Entries supplied:
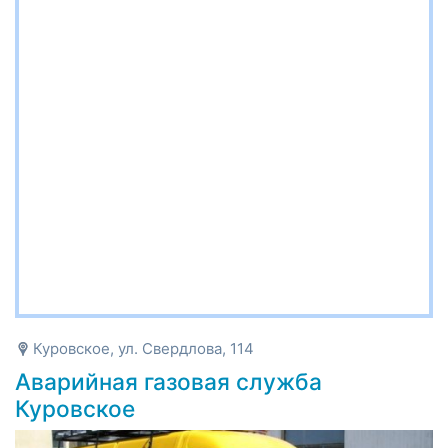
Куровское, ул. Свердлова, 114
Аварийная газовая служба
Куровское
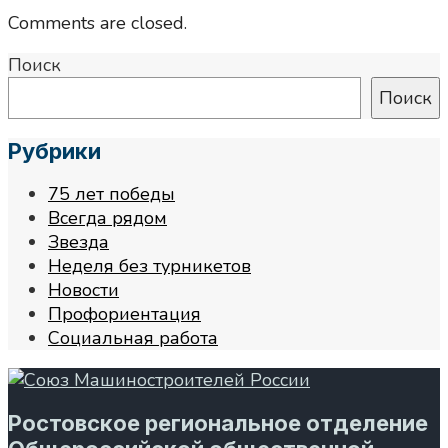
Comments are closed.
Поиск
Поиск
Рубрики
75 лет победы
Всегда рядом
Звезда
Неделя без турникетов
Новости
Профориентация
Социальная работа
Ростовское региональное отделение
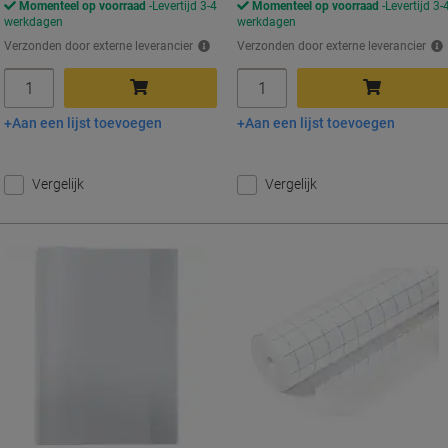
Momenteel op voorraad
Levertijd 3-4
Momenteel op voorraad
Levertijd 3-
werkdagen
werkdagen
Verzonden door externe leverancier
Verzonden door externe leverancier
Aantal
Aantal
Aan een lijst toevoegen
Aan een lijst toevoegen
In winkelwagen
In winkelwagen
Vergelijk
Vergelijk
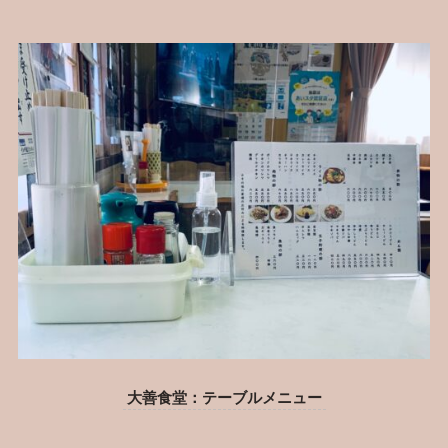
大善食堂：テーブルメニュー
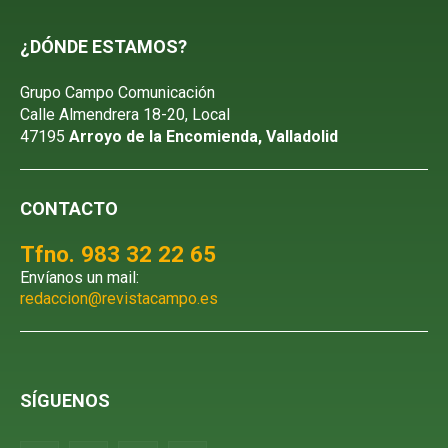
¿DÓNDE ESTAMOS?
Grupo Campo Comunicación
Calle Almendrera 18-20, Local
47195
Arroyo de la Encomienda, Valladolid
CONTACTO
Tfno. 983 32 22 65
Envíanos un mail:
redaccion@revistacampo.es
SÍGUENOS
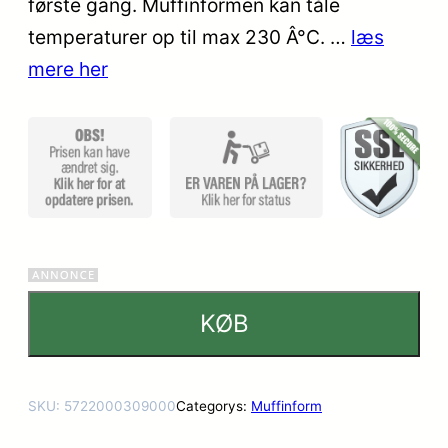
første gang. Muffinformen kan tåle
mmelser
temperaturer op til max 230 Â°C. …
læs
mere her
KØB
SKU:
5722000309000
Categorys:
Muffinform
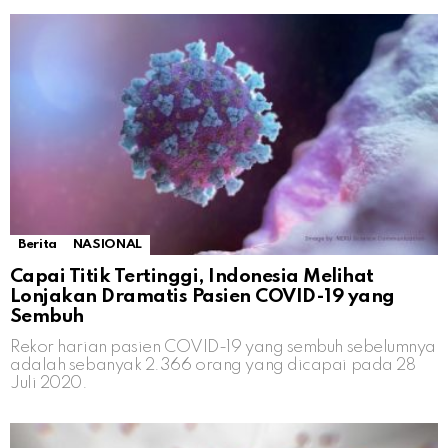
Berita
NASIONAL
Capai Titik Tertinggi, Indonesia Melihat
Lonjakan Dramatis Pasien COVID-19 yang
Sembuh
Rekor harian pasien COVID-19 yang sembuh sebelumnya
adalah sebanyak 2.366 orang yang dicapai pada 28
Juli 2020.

Work required:
Only the pictures are to be excluded; all other parts of the records above are to be given exactly.

Answer box:
Куровское, ул. Свердлова, 114
Аварийная газовая служба
Куровское
Comments are closed.
Поиск
Поиск
Рубрики
75 лет победы
Всегда рядом
Звезда
Неделя без турникетов
Новости
Профориентация
Социальная работа
Ростовское региональное отделение
Momenteel op voorraad
Levertijd 3-4
Momenteel op voorraad
Levertijd 3-
werkdagen
werkdagen
Verzonden door externe leverancier
Verzonden door externe leverancier
Aantal
Aantal
Aan een lijst toevoegen
Aan een lijst toevoegen
In winkelwagen
In winkelwagen
Vergelijk
Vergelijk
大善食堂：テーブルメニュー
¿DÓNDE ESTAMOS?
Grupo Campo Comunicación
Calle Almendrera 18-20, Local
47195
Arroyo de la Encomienda, Valladolid
CONTACTO
Tfno. 983 32 22 65
Envíanos un mail:
redaccion@revistacampo.es
SÍGUENOS
første gang. Muffinformen kan tåle
mmelser
temperaturer op til max 230 Â°C. …
læs
mere her
KØB
SKU:
5722000309000
Categorys:
Muffinform
Berita
NASIONAL
Capai Titik Tertinggi, Indonesia Melihat
Lonjakan Dramatis Pasien COVID-19 yang
Sembuh
Rekor harian pasien COVID-19 yang sembuh sebelumnya
adalah sebanyak 2.366 orang yang dicapai pada 28
Juli 2020.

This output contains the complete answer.